═════ DATA LISTING ═════

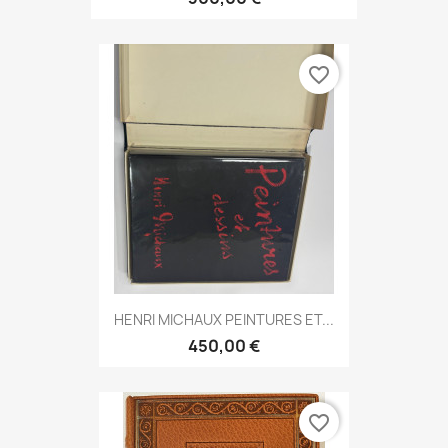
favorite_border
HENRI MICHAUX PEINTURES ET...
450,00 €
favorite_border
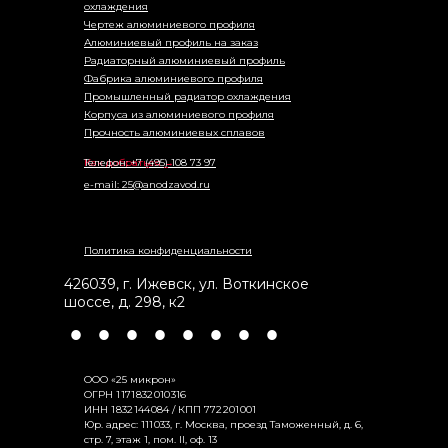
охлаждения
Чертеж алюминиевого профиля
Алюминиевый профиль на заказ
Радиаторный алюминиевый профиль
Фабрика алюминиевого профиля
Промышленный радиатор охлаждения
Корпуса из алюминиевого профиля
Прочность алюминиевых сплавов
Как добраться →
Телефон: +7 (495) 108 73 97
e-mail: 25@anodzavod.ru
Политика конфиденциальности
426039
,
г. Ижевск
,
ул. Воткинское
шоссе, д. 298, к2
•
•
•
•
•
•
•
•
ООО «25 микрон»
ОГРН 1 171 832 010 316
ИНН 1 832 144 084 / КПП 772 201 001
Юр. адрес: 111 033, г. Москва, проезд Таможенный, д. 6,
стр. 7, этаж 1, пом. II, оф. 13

═════
═════ DATA LISTING ═════

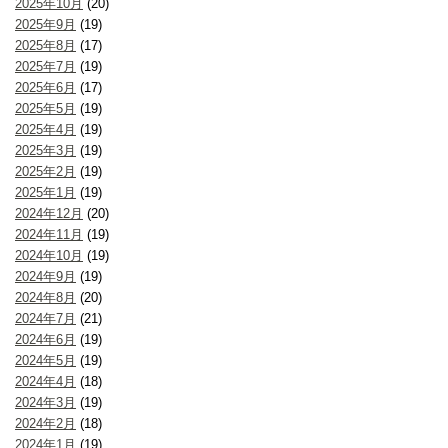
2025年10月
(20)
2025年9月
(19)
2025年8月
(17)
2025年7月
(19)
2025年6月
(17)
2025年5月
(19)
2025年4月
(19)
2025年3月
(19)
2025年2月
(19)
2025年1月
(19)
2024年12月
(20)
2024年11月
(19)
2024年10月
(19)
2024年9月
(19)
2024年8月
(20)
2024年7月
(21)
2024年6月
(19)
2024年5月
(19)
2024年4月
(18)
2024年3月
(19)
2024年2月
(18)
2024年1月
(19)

═════
═════ DATA LISTING ═════

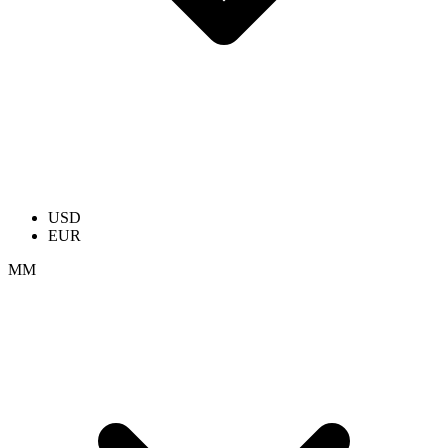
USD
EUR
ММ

═════

ACTIVITY
Go through the listing above line by line and state how many lines include the string "профиля". Write only the number.

SOLUTION FOR THIS PROBLEM
3